Ecevit’in bu hatırlatmasının Türkiye toplumunun büyük çoğunluğunun tahayyül dünyasıyla birebir uyum içinde olduğunu dikkate almak gerekir. Ulusal güvenlik rejimiyle güvensizlik hissinin genelde hâkim olduğu Türkiye toplumunun etkileşimi, sözü edilen sendromun ana kaynağıdır. Ulusal güvenlik saplantısı, kadim ve derin bir güvensizlik hissiyle malûl Türkiye toplumunun büyük çoğunluğunun siyasal izdüşümüdür. Bu ikisi karşılıklı olarak birbirlerini beslerler. Dört bir yanı düşmanlarla çevrili Türkiye tasarımı toplumsal yaşama hâkim olan şiddetli bir özgüven eksikliğinden beslenir. Geleceğinden endişe taşıyan bir toplum için, bu endişenin ete kemiğe bürünmüş bir halidir “dört yanı düşmanla çevrili Türkiye” imajı. Bunun bir adım ötesinde, tam anlamıyla toplum olamamış bir topluluğun iç düşman fobisi yer alır. Türkiye toplumunun başat insan tipine kronik biçimde hâkim olan bu güven eksikliğinin birçok bireysel ve toplumsal tezahürü içinde, ulusal güvenlik saplantısı da yer alır. Mesleki yeterliği, iktisadî geleceği, sağlığı, mülkiyet hakları vb... konularda büyük bir güven eksikliği yaşayan toplumun ezici çoğunluğu için, ulusal güvenlik kaygısı aslında bireysel güven eksikliğinin ifadesidir. Bu ise, sıradan faşizmin beslendiği en verimli topraktır. Totaliter girişimlerin üzerinde rahatça at koşturabildikleri bir alandır. Dolayısıyla, ulusal güvenlik sendromunun kaynağı sadece Silâhlı Kuvvetler’de aranamaz. Şiddetli bir güven eksikliğinin yarattığı güvenlik saplantısı, Türkiye toplumunun ezici çoğunluğuyla Türk Silâhlı Kuvvetleri’nin mükemmel bir iletişim ve karşılıklı etkileşim içinde olmalarını sağlayan en önemli etmendir. Ulusal güvenlik saplantısı, bu yoğun etkileşim çerçevesinde Silâhlı Kuvvetler bünyesinde billurlaşır.

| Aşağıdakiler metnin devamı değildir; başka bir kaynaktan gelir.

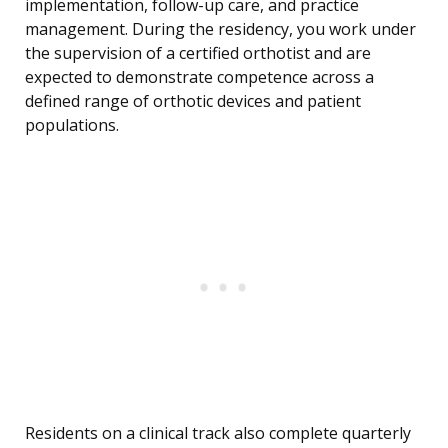
implementation, follow-up care, and practice
management. During the residency, you work under
the supervision of a certified orthotist and are
expected to demonstrate competence across a
defined range of orthotic devices and patient
populations.
Residents on a clinical track also complete quarterly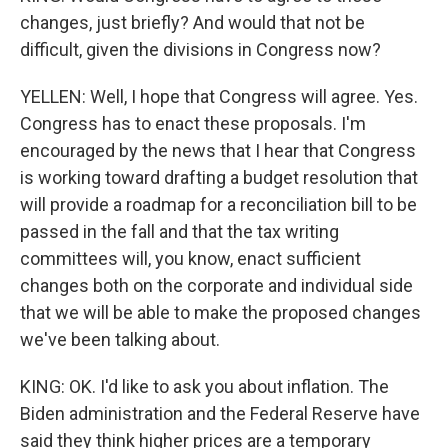
changes, just briefly? And would that not be
difficult, given the divisions in Congress now?
YELLEN: Well, I hope that Congress will agree. Yes.
Congress has to enact these proposals. I'm
encouraged by the news that I hear that Congress
is working toward drafting a budget resolution that
will provide a roadmap for a reconciliation bill to be
passed in the fall and that the tax writing
committees will, you know, enact sufficient
changes both on the corporate and individual side
that we will be able to make the proposed changes
we've been talking about.
KING: OK. I'd like to ask you about inflation. The
Biden administration and the Federal Reserve have
said they think higher prices are a temporary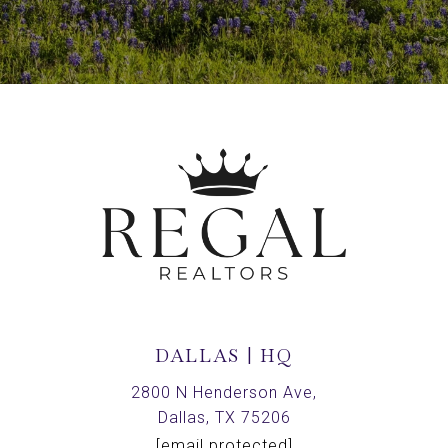
DALLAS | HQ
2800 N Henderson Ave,
Dallas, TX 75206
[email protected]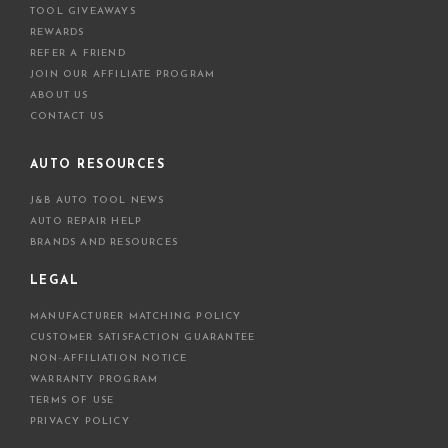
TOOL GIVEAWAYS
REWARDS
REFER A FRIEND
JOIN OUR AFFILIATE PROGRAM
ABOUT US
CONTACT US
AUTO RESOURCES
J&B AUTO TOOL NEWS
AUTO REPAIR HELP
BRANDS AND RESOURCES
LEGAL
MANUFACTURER MATCHING POLICY
CUSTOMER SATISFACTION GUARANTEE
NON-AFFILIATION NOTICE
WARRANTY PROGRAM
TERMS OF USE
PRIVACY POLICY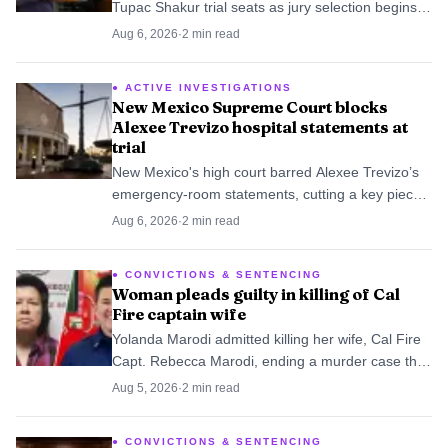
Tupac Shakur trial seats as jury selection begins
Aug. 10 in Duane Davis’s murder case.
Aug 6, 2026
·
2
min read
ACTIVE INVESTIGATIONS
New Mexico Supreme Court blocks
Alexee Trevizo hospital statements at
trial
New Mexico's high court barred Alexee Trevizo’s
emergency-room statements, cutting a key piece
of the state’s murder case. The unanimous ruling
Aug 6, 2026
·
2
min read
leaves prosecutors to prove the case through
records, witnesses and forensic evidence.
CONVICTIONS & SENTENCING
Woman pleads guilty in killing of Cal
Fire captain wife
Yolanda Marodi admitted killing her wife, Cal Fire
Capt. Rebecca Marodi, ending a murder case that
had been headed for trial and sending it to
Aug 5, 2026
·
2
min read
sentencing instead.
CONVICTIONS & SENTENCING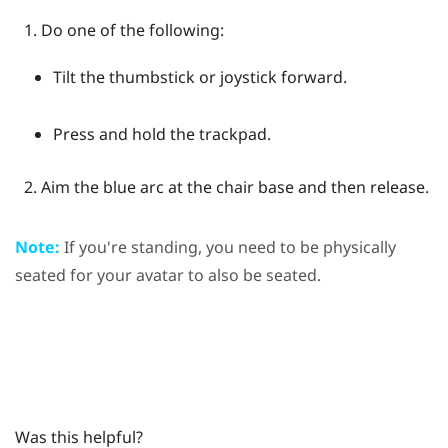
Do one of the following:
Tilt the thumbstick or joystick forward.
Press and hold the trackpad.
Aim the blue arc at the chair base and then release.
Note:
If you're standing, you need to be physically
seated for your avatar to also be seated.
Was this helpful?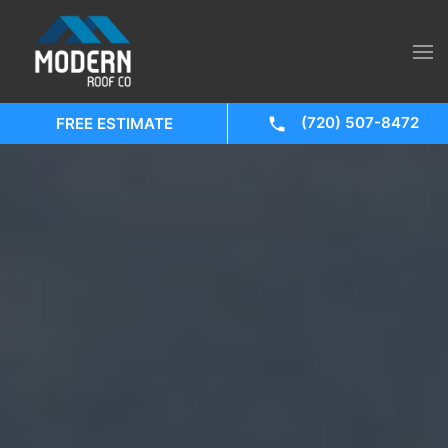
(720) 507-8472
FREE ESTIMATE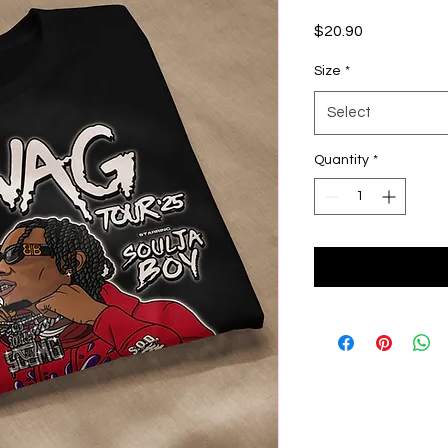
Price
$20.90
Size
*
Select
Quantity
*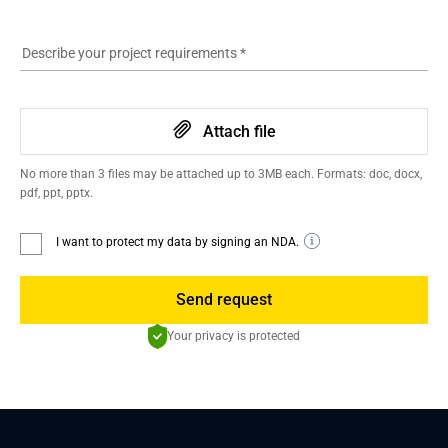
Describe your project requirements
*
Attach file
No more than 3 files may be attached up to 3MB each. Formats: doc, docx,
pdf, ppt, pptx.
I want to protect my data by signing an NDA.
Send request
Your privacy is protected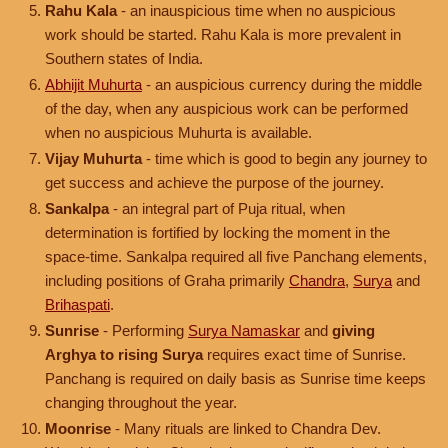
Rahu Kala
- an inauspicious time when no auspicious
work should be started. Rahu Kala is more prevalent in
Southern states of India.
Abhijit Muhurta
- an auspicious currency during the middle
of the day, when any auspicious work can be performed
when no auspicious Muhurta is available.
Vijay Muhurta
- time which is good to begin any journey to
get success and achieve the purpose of the journey.
Sankalpa
- an integral part of Puja ritual, when
determination is fortified by locking the moment in the
space-time. Sankalpa required all five Panchang elements,
including positions of Graha primarily
Chandra
,
Surya
and
Brihaspati
.
Sunrise
- Performing
Surya Namaskar
and
giving
Arghya to rising Surya
requires exact time of Sunrise.
Panchang is required on daily basis as Sunrise time keeps
changing throughout the year.
Moonrise
- Many rituals are linked to Chandra Dev.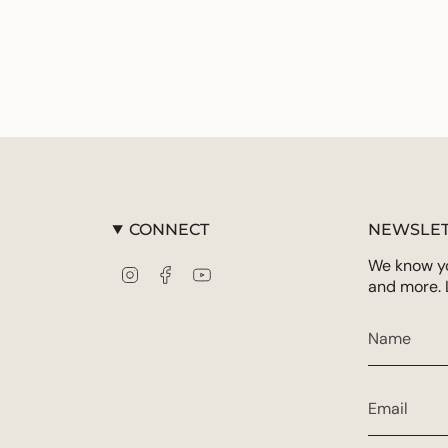
CONNECT
NEWSLET
We know you
Instagram
Facebook
YouTube
and more. 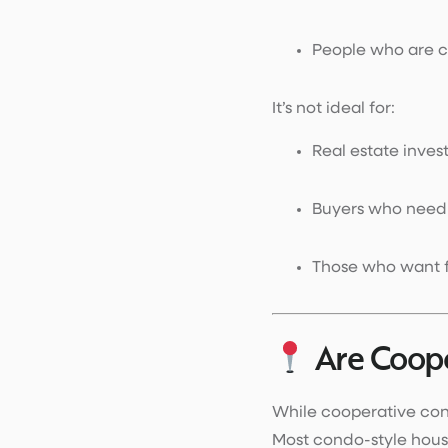
People who are 
It’s not ideal for:
Real estate invest
Buyers who nee
Those who want fu
Are Coop
While cooperative cond
Most condo-style hous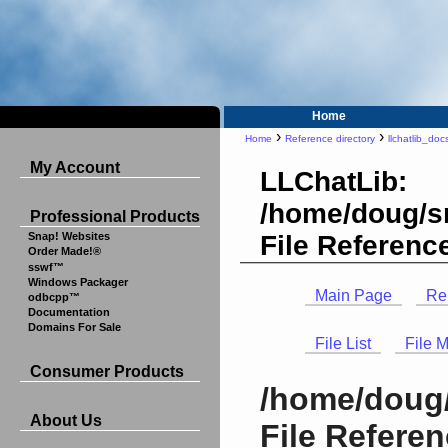
Home
›
›
Home
Reference directory
llchatlib_doc
My Account
LLChatLib:
/home/doug/sr
Professional Products
File Referenc
Snap! Websites
Order Made!®
sswf™
Windows Packager
Main Page
Re
odbcpp™
Documentation
Domains For Sale
File List
File 
Consumer Products
/home/doug/
About Us
File Refere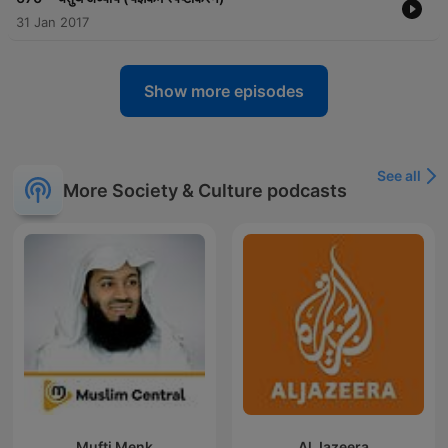
31 Jan 2017
Show more episodes
See all
More Society & Culture podcasts
Mufti Menk
Al Jazeera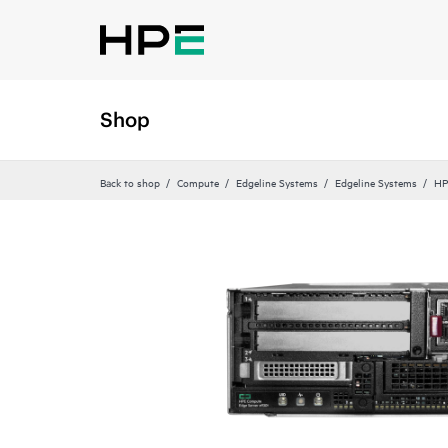
Shop
Back to shop
Compute
Edgeline Systems
Edgeline Systems
HP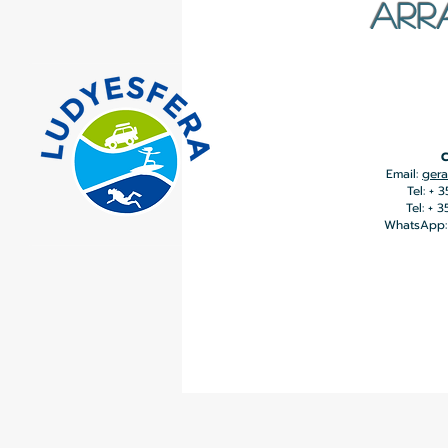
ARR
C
Email:
gera
Tel: + 
Tel: + 
WhatsApp: 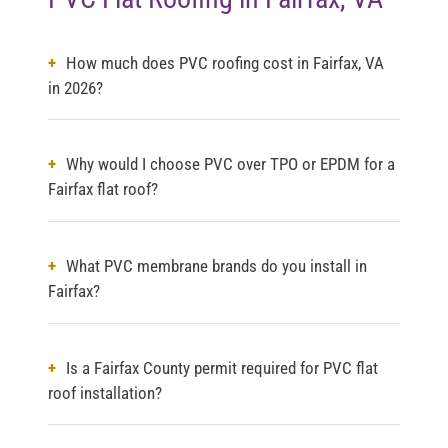
How much does PVC roofing cost in Fairfax, VA
in 2026?
Why would I choose PVC over TPO or EPDM for a
Fairfax flat roof?
What PVC membrane brands do you install in
Fairfax?
Is a Fairfax County permit required for PVC flat
roof installation?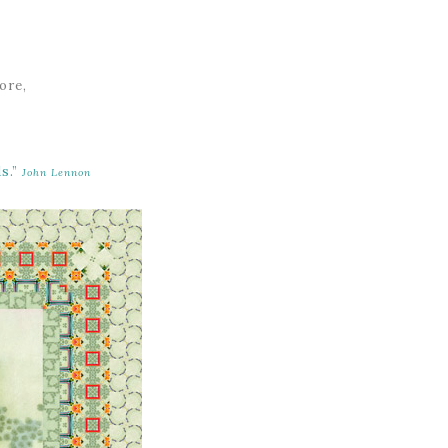
ore,
s.”
John Lennon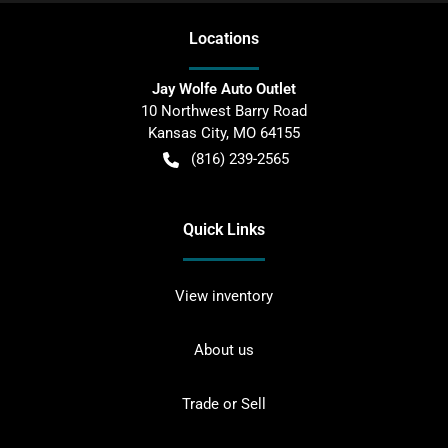
Location
s
Jay Wolfe Auto Outlet
10 Northwest Barry Road
Kansas City
,
MO
64155
(816) 239-2565
Quick Links
View inventory
About us
Trade or Sell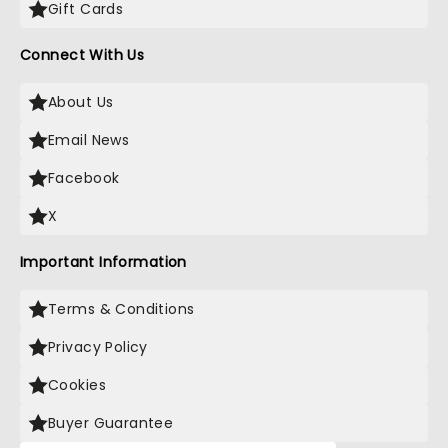
Gift Cards
Connect With Us
About Us
Email News
Facebook
X
Important Information
Terms & Conditions
Privacy Policy
Cookies
Buyer Guarantee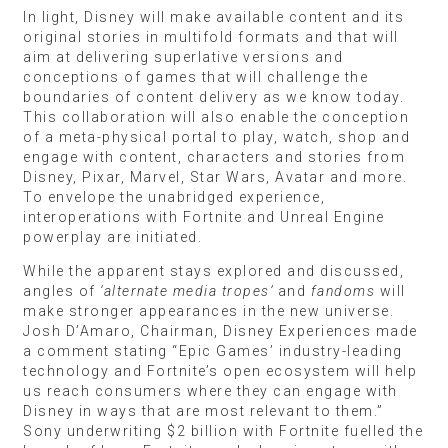
In light, Disney will make available content and its
original stories in multifold formats and that will
aim at delivering superlative versions and
conceptions of games that will challenge the
boundaries of content delivery as we know today.
This collaboration will also enable the conception
of a meta-physical portal to play, watch, shop and
engage with content, characters and stories from
Disney, Pixar, Marvel, Star Wars, Avatar and more.
To envelope the unabridged experience,
interoperations with Fortnite and Unreal Engine
powerplay are initiated.
While the apparent stays explored and discussed,
angles of
‘alternate media tropes’
and
fandoms
will
make stronger appearances in the new universe.
Josh D’Amaro, Chairman, Disney Experiences made
a comment stating “Epic Games’ industry-leading
technology and Fortnite’s open ecosystem will help
us reach consumers where they can engage with
Disney in ways that are most relevant to them.”
Sony underwriting $2 billion with Fortnite fuelled the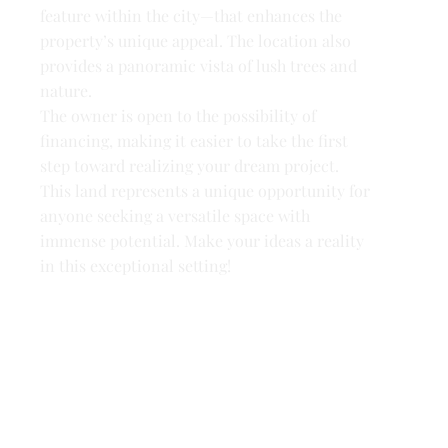
feature within the city—that enhances the
property’s unique appeal. The location also
provides a panoramic vista of lush trees and
nature.
The owner is open to the possibility of
financing, making it easier to take the first
step toward realizing your dream project.
This land represents a unique opportunity for
anyone seeking a versatile space with
immense potential. Make your ideas a reality
in this exceptional setting!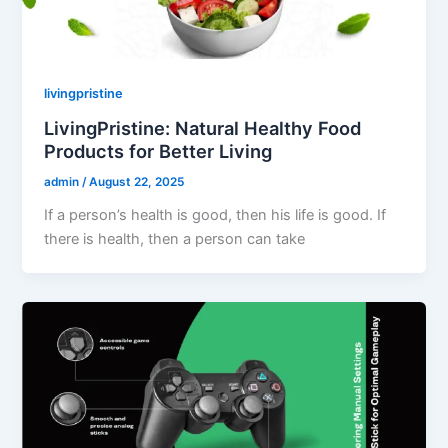
livingpristine
LivingPristine: Natural Healthy Food
Products for Better Living
admin
/
August 22, 2025
If a person’s health is good, then his life is good. If
there is health, then a person can take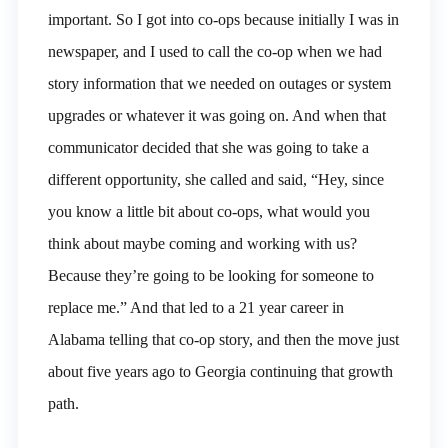
important. So I got into co-ops because initially I was in
newspaper, and I used to call the co-op when we had
story information that we needed on outages or system
upgrades or whatever it was going on. And when that
communicator decided that she was going to take a
different opportunity, she called and said, “Hey, since
you know a little bit about co-ops, what would you
think about maybe coming and working with us?
Because they’re going to be looking for someone to
replace me.” And that led to a 21 year career in
Alabama telling that co-op story, and then the move just
about five years ago to Georgia continuing that growth
path.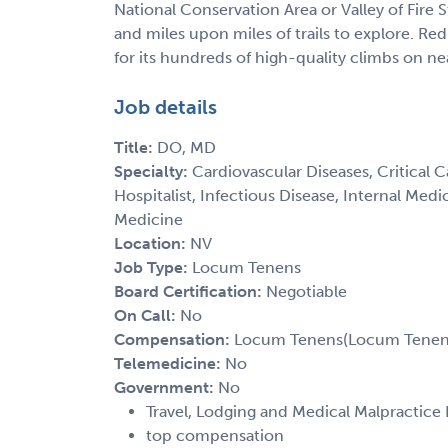
National Conservation Area or Valley of Fire 
and miles upon miles of trails to explore. R
for its hundreds of high-quality climbs on ne
Job details
Title:
DO, MD
Specialty:
Cardiovascular Diseases, Critical 
Hospitalist, Infectious Disease, Internal Med
Medicine
Location:
NV
Job Type:
Locum Tenens
Board Certification:
Negotiable
On Call:
No
Compensation:
Locum Tenens(Locum Tenens(
Telemedicine:
No
Government:
No
Travel, Lodging and Medical Malpractice
top compensation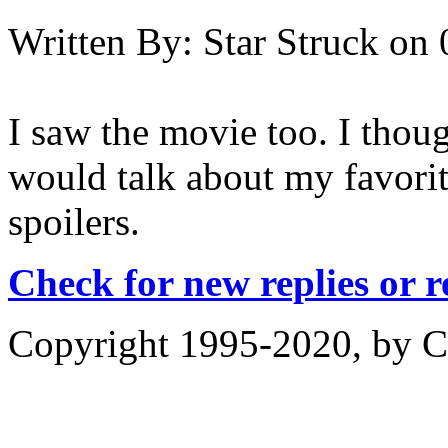
Written By:
Star Struck
on
I saw the movie too. I thoug
would talk about my favori
spoilers.
Check for new replies or 
Copyright 1995-2020, by Ch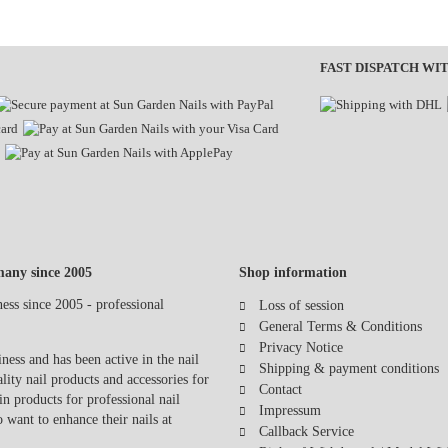
FAST DISPATCH WI
any since 2005
Shop information
Loss of session
General Terms & Conditions
Privacy Notice
ess and has been active in the nail
Shipping & payment conditions
lity nail products and accessories for
Contact
in products for professional nail
Impressum
o want to enhance their nails at
Callback Service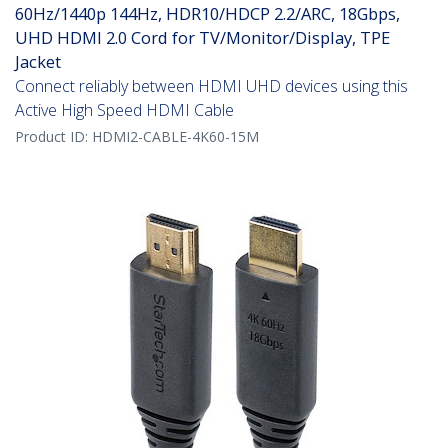
60Hz/1440p 144Hz, HDR10/HDCP 2.2/ARC, 18Gbps,
UHD HDMI 2.0 Cord for TV/Monitor/Display, TPE
Jacket
Connect reliably between HDMI UHD devices using this
Active High Speed HDMI Cable
Product ID:
HDMI2-CABLE-4K60-15M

28 Şubat süreci ve onun uzantısında yer alan 7 Ağustos muhtırasının anlamını, bu çerçevede en özlü biçimde ifade eden kişi, 7 Ağustos’tan birkaç gün sonra, başka bir vesileyle yaptığı bir görüşmede, Çevik Bir oldu: “28 Şubat olayı, Türk halkının, Türk Silâhlı Kuvvetleri’nin toplum mühendisliği olayı ile entegre olmasıdır. 28 Şubat birlikte yapılmıştır... Toplum mühendisi TSK ile, Türkiye Cumhuriyeti halkı...” (Sabah, 14.8.2001). Gerçekten de, brifingleriyle, andıçlarıyla, Moğolların gizli kanununu andıran MGSB’yle, her konuda bilgi derleme ve yönlendirici tedbirler almak yetkisine haiz MGK teşkilatlanmasıyla, TSK’nın kendine biçtiği rol, bir toplum mühendisliğidir. Siyasal meşrûiyetini önce kendi silâhlı konumundan, sonra “Türkiye Cumhuriyeti halkı”nın içinde boğulduğu genel güvensizlik ortamından alan bu toplum mühendisliği misyonunu sürdürmek için, ya otoriter bir rejimin merkezinde yer almak gerekir, ya da bir siyasal parti gibi faaliyet göstermek. Birinci şıkta, Meclis, siyasal partiler çağın zorladığı koşullar nedeniyle tahammül edilen bir figüran olurlar. İkinci şıkta ise, Silâhlı Kuvvetler Partisi’nin varlığı silâhsız kuvvetlere dayanan siyasal oluşumları güdük bırakır, hattâ fiilen yok eder. Türkiye’de bir siyaset ve bir yönetme biçimi olarak yürürlükte olan ulusal güvenlik rejimi, bu iki şıkkın bir sentezidir. Bu rejimin doğal bir sonucu, siyasetin siyasetsizleşmesidir. Silâhlı kuvvetlerin toplum mühendisliği operasyonunun (olayının !!!) sürdürülebilir kalması için siyasetin bir ulusal güvenlik saplantısı içinde gerçekleşmesi gerekir. Zaten Devlet’in Kavram ve Kapsamı’nda ifade edildiği gibi, “siyasal parti ve benzerlerinin, ilke ve amaçlarının her şeyden önce devletin varoluş nedenine uygun olması gerekir”. Devletin varoluş nedeni ise ulusal güvenlik programının gereklerini yerine getirmektir.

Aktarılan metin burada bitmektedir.